Getting ahead of myself

Since I put my books up it seems I’ve spent all my time doing anything BUT writing, which is kind of annoying, but also kind of interesting. One of the things I enjoyed the most was putting the covers together and I now have 5 or so in different stages for books half complete, nearly complete and not even conceived of yet because once I started I just kept going. So, as yet something else to spend a bit of time doing, other than writing, I thought I’d throw them up here.

This first one is for the novel I’m writing now. It isn’t complete yet, but I pretty much had the title and the cover before I’d gotten past the prologue. It may change as I go:

This is for an idea I’ve been kicking around for putting out some edited and revised Gutenberg texts in a new format as a group of ‘forgotten classics’ and then giving all the proceeds to charity so I don’t feel bad about charging people for paying for texts that they can also get free in the public domain:

And these are three that I was just playing about with, and are at various stages, maybe to be used later, maybe not…
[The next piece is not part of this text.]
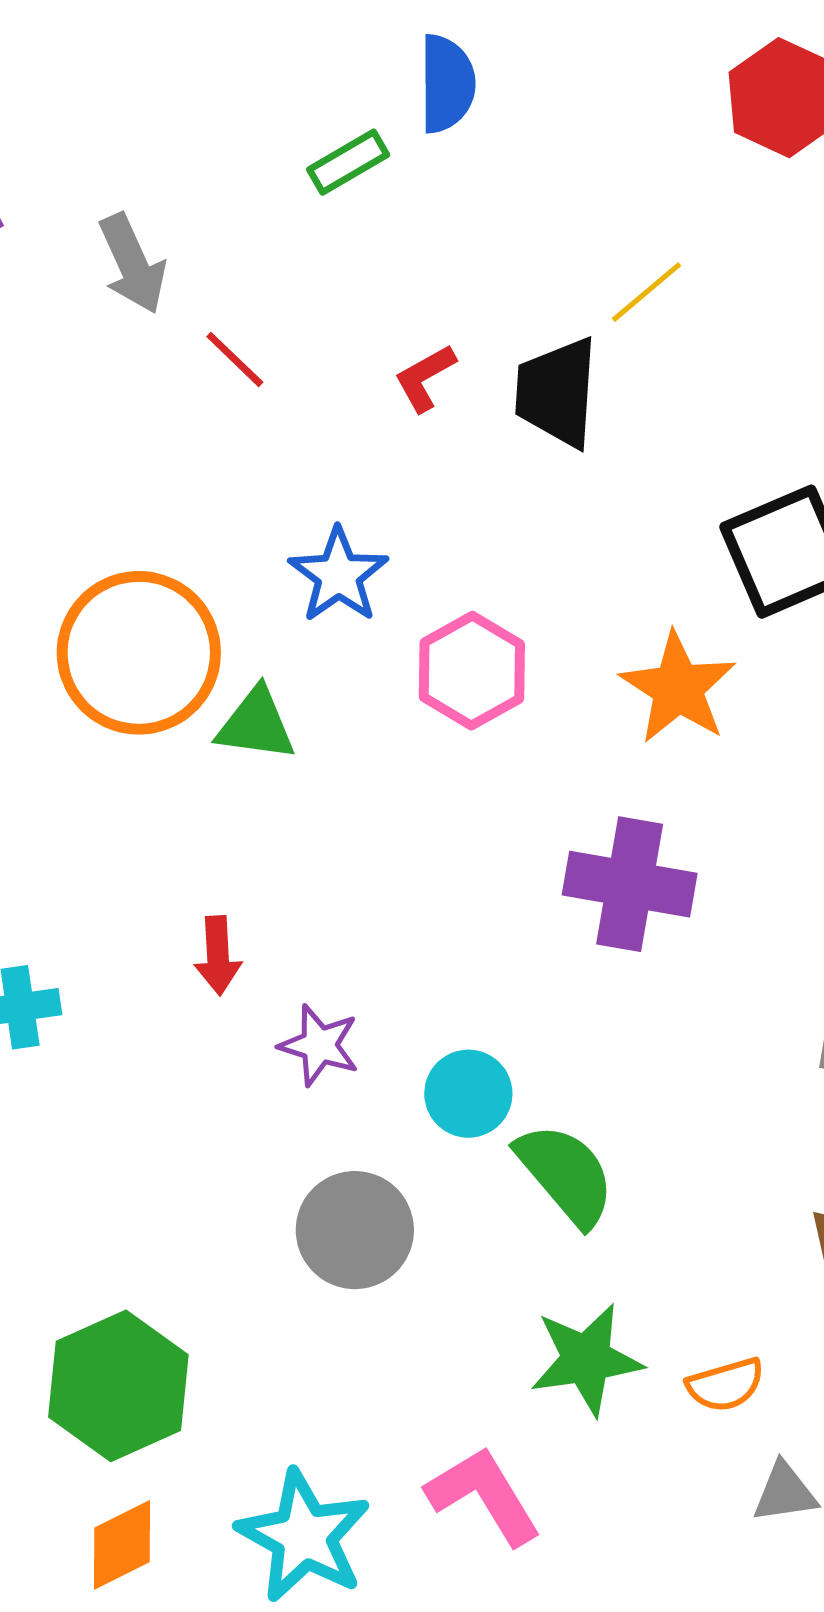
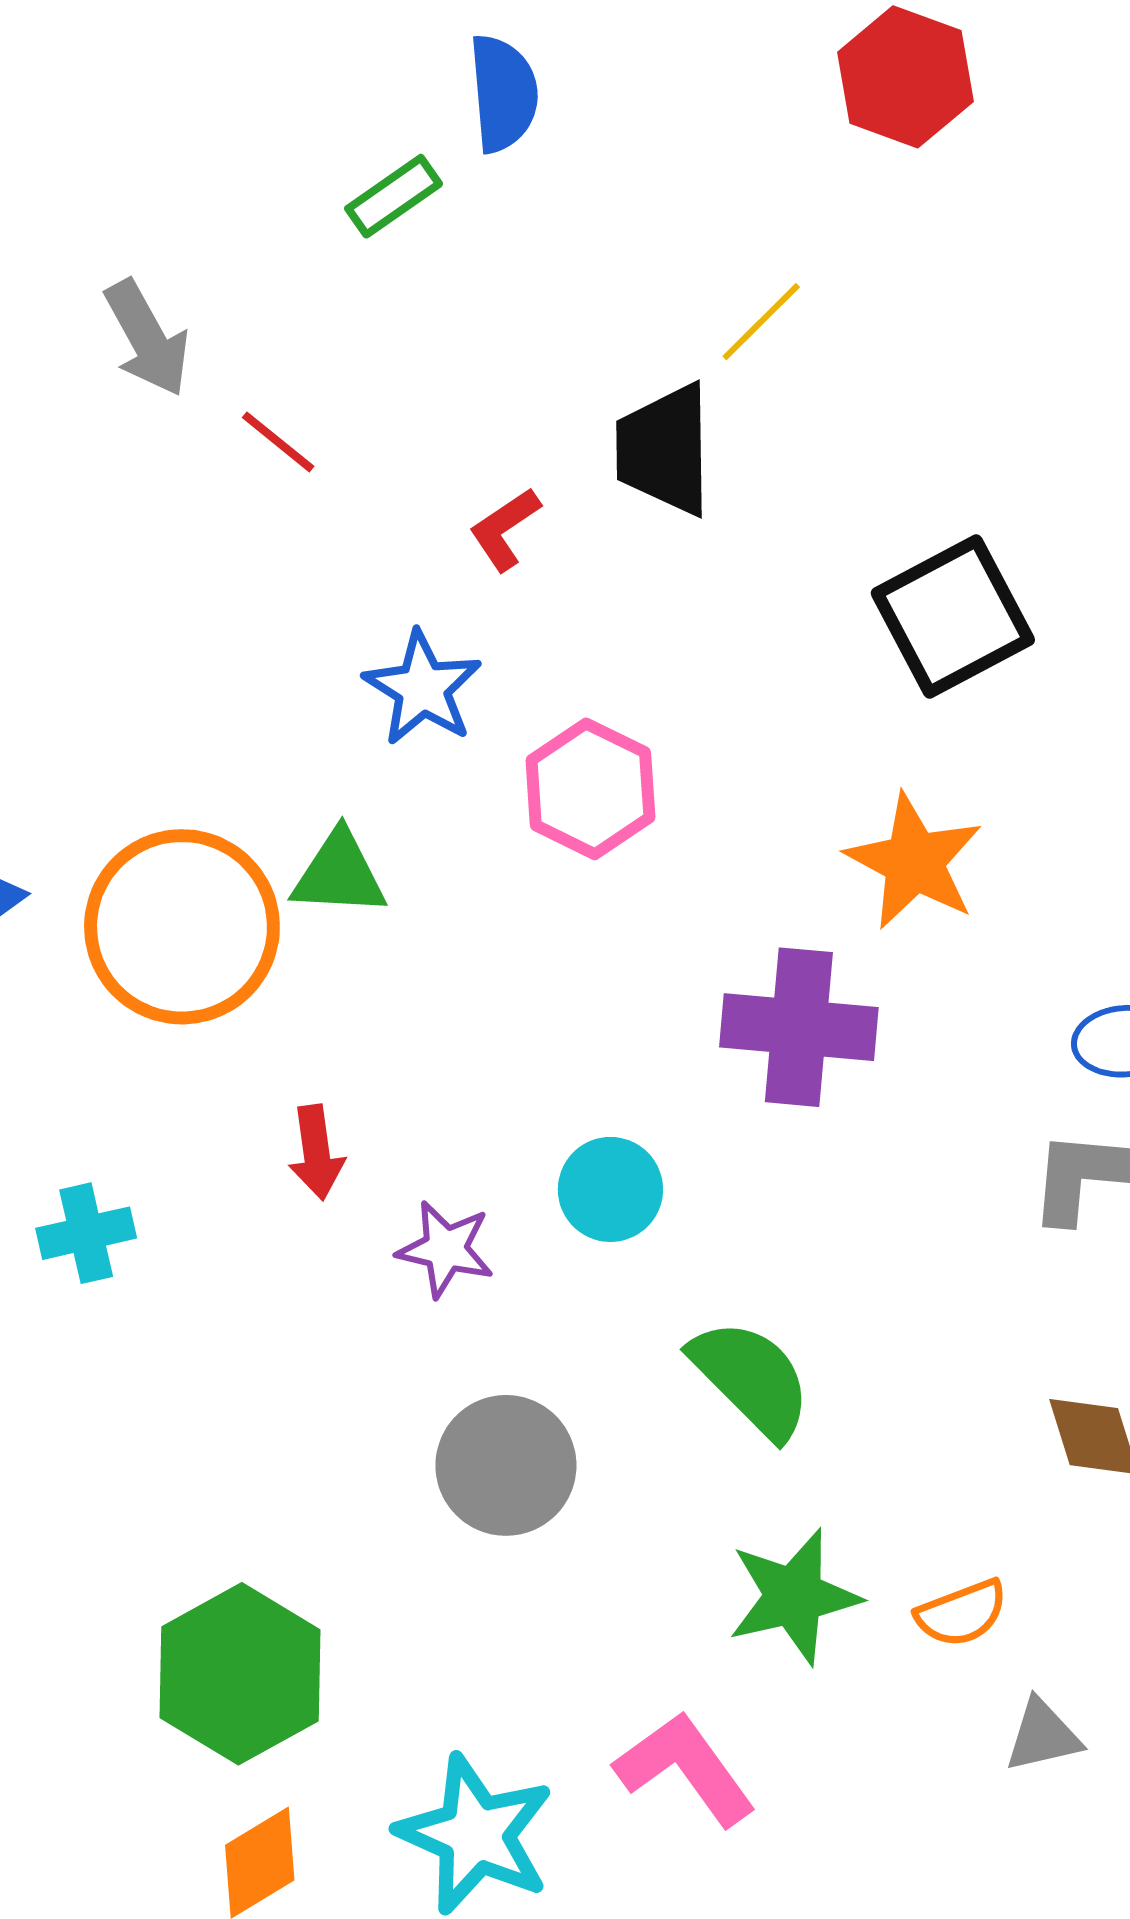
red L-shape: (425, 378) -> (505, 529), moved
orange circle: (139, 653) -> (182, 927), moved
orange star: (678, 688) -> (914, 862), moved
cyan circle: (468, 1094) -> (610, 1189), moved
Common theme is the use of black and white photographs I took in my serious amateur photographer phase. Top cover was taken in Paris, the middle one (vertically) and the one on the far left here were both taken in Amsterdam – on the same night I think. Middle was a hotel room in New Orleans and the far right is the Atomium in Brussels.

This is kind of trying to look like a 70s album cover – it’s for an idea I have about writing some shorts that accompany my orphaned story, all of them about music in some form or another… Whether I’ll ever write it or not, I don’t know… Now that IS getting ahead of myself.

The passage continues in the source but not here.